WORK TO BE COMPLETED: Nothing in the entries may change when they are transcribed.

DATA FOR REVIEW:
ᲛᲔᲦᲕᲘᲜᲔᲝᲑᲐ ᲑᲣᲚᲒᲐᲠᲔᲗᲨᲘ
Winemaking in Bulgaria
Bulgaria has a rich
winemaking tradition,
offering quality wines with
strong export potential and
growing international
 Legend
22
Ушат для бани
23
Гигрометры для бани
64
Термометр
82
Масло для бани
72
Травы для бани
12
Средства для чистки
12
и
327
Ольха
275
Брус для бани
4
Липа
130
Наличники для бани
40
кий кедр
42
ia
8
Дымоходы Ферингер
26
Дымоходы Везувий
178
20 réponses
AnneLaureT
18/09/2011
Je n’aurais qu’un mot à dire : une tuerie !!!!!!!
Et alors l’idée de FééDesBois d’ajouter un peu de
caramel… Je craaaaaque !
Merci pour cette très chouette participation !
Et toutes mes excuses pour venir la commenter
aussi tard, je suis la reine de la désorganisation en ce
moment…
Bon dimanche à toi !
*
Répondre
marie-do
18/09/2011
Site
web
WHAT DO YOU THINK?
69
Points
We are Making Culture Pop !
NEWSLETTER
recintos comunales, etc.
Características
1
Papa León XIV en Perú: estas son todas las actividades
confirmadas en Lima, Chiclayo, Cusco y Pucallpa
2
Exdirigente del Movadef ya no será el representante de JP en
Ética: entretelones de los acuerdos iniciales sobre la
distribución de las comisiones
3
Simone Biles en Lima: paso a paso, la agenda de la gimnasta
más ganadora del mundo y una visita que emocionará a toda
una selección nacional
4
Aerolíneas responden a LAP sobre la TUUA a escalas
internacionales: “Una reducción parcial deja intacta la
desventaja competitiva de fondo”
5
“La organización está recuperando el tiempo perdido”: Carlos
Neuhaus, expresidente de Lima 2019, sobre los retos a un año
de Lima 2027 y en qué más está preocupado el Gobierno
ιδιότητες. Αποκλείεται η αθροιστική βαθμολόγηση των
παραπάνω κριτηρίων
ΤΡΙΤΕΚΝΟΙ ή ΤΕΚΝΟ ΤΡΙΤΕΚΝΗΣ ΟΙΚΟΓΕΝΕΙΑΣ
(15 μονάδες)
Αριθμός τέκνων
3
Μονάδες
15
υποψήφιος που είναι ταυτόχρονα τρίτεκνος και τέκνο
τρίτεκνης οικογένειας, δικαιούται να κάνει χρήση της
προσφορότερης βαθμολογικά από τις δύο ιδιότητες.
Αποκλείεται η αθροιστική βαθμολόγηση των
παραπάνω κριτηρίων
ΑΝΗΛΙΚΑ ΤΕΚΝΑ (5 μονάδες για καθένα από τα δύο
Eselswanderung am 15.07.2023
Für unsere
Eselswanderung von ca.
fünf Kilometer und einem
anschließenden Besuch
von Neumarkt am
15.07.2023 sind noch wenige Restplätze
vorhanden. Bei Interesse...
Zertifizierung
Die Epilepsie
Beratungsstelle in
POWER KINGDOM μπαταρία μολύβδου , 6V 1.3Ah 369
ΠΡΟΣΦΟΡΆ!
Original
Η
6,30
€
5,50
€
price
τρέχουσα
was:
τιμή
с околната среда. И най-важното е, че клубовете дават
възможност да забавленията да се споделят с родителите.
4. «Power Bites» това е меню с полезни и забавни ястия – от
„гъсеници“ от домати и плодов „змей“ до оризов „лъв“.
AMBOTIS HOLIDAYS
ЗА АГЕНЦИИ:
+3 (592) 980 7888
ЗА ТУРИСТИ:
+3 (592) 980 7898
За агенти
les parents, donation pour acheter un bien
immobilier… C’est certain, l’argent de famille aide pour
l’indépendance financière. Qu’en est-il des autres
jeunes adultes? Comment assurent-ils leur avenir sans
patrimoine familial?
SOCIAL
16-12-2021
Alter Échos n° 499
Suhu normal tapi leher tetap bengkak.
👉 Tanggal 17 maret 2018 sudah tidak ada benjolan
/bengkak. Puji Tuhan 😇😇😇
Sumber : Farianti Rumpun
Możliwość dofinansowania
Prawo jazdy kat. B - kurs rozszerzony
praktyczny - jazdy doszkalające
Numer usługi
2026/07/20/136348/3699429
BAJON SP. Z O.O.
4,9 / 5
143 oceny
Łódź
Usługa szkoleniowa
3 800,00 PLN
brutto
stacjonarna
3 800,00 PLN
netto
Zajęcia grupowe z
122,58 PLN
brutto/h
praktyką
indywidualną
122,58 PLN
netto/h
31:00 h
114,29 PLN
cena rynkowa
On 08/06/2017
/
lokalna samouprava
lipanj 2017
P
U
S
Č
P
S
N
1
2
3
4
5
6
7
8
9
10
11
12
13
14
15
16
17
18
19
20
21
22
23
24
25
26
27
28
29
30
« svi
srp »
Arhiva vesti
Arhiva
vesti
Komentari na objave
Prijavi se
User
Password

WRITTEN RESPONSE:
ᲛᲔᲦᲕᲘᲜᲔᲝᲑᲐ ᲑᲣᲚᲒᲐᲠᲔᲗᲨᲘ
Winemaking in Bulgaria
Bulgaria has a rich
winemaking tradition,
offering quality wines with
strong export potential and
growing international
 Legend
22
Ушат для бани
23
Гигрометры для бани
64
Термометр
82
Масло для бани
72
Травы для бани
12
Средства для чистки
12
и
327
Ольха
275
Брус для бани
4
Липа
130
Наличники для бани
40
кий кедр
42
ia
8
Дымоходы Ферингер
26
Дымоходы Везувий
178
20 réponses
AnneLaureT
18/09/2011
Je n’aurais qu’un mot à dire : une tuerie !!!!!!!
Et alors l’idée de FééDesBois d’ajouter un peu de
caramel… Je craaaaaque !
Merci pour cette très chouette participation !
Et toutes mes excuses pour venir la commenter
aussi tard, je suis la reine de la désorganisation en ce
moment…
Bon dimanche à toi !
*
Répondre
marie-do
18/09/2011
Site
web
WHAT DO YOU THINK?
69
Points
We are Making Culture Pop !
NEWSLETTER
recintos comunales, etc.
Características
1
Papa León XIV en Perú: estas son todas las actividades
confirmadas en Lima, Chiclayo, Cusco y Pucallpa
2
Exdirigente del Movadef ya no será el representante de JP en
Ética: entretelones de los acuerdos iniciales sobre la
distribución de las comisiones
3
Simone Biles en Lima: paso a paso, la agenda de la gimnasta
más ganadora del mundo y una visita que emocionará a toda
una selección nacional
4
Aerolíneas responden a LAP sobre la TUUA a escalas
internacionales: “Una reducción parcial deja intacta la
desventaja competitiva de fondo”
5
“La organización está recuperando el tiempo perdido”: Carlos
Neuhaus, expresidente de Lima 2019, sobre los retos a un año
de Lima 2027 y en qué más está preocupado el Gobierno
ιδιότητες. Αποκλείεται η αθροιστική βαθμολόγηση των
παραπάνω κριτηρίων
ΤΡΙΤΕΚΝΟΙ ή ΤΕΚΝΟ ΤΡΙΤΕΚΝΗΣ ΟΙΚΟΓΕΝΕΙΑΣ
(15 μονάδες)
Αριθμός τέκνων
3
Μονάδες
15
υποψήφιος που είναι ταυτόχρονα τρίτεκνος και τέκνο
τρίτεκνης οικογένειας, δικαιούται να κάνει χρήση της
προσφορότερης βαθμολογικά από τις δύο ιδιότητες.
Αποκλείεται η αθροιστική βαθμολόγηση των
παραπάνω κριτηρίων
ΑΝΗΛΙΚΑ ΤΕΚΝΑ (5 μονάδες για καθένα από τα δύο
Eselswanderung am 15.07.2023
Für unsere
Eselswanderung von ca.
fünf Kilometer und einem
anschließenden Besuch
von Neumarkt am
15.07.2023 sind noch wenige Restplätze
vorhanden. Bei Interesse...
Zertifizierung
Die Epilepsie
Beratungsstelle in
POWER KINGDOM μπαταρία μολύβδου , 6V 1.3Ah 369
ΠΡΟΣΦΟΡΆ!
Original
Η
6,30
€
5,50
€
price
τρέχουσα
was:
τιμή
с околната среда. И най-важното е, че клубовете дават
възможност да забавленията да се споделят с родителите.
4. «Power Bites» това е меню с полезни и забавни ястия – от
„гъсеници“ от домати и плодов „змей“ до оризов „лъв“.
AMBOTIS HOLIDAYS
ЗА АГЕНЦИИ:
+3 (592) 980 7888
ЗА ТУРИСТИ:
+3 (592) 980 7898
За агенти
les parents, donation pour acheter un bien
immobilier… C’est certain, l’argent de famille aide pour
l’indépendance financière. Qu’en est-il des autres
jeunes adultes? Comment assurent-ils leur avenir sans
patrimoine familial?
SOCIAL
16-12-2021
Alter Échos n° 499
Suhu normal tapi leher tetap bengkak.
👉 Tanggal 17 maret 2018 sudah tidak ada benjolan
/bengkak. Puji Tuhan 😇😇😇
Sumber : Farianti Rumpun
Możliwość dofinansowania
Prawo jazdy kat. B - kurs rozszerzony
praktyczny - jazdy doszkalające
Numer usługi
2026/07/20/136348/3699429
BAJON SP. Z O.O.
4,9 / 5
143 oceny
Łódź
Usługa szkoleniowa
3 800,00 PLN
brutto
stacjonarna
3 800,00 PLN
netto
Zajęcia grupowe z
122,58 PLN
brutto/h
praktyką
indywidualną
122,58 PLN
netto/h
31:00 h
114,29 PLN
cena rynkowa
On 08/06/2017
/
lokalna samouprava
lipanj 2017
P
U
S
Č
P
S
N
1
2
3
4
5
6
7
8
9
10
11
12
13
14
15
16
17
18
19
20
21
22
23
24
25
26
27
28
29
30
« svi
srp »
Arhiva vesti
Arhiva
vesti
Komentari na objave
Prijavi se
User
Password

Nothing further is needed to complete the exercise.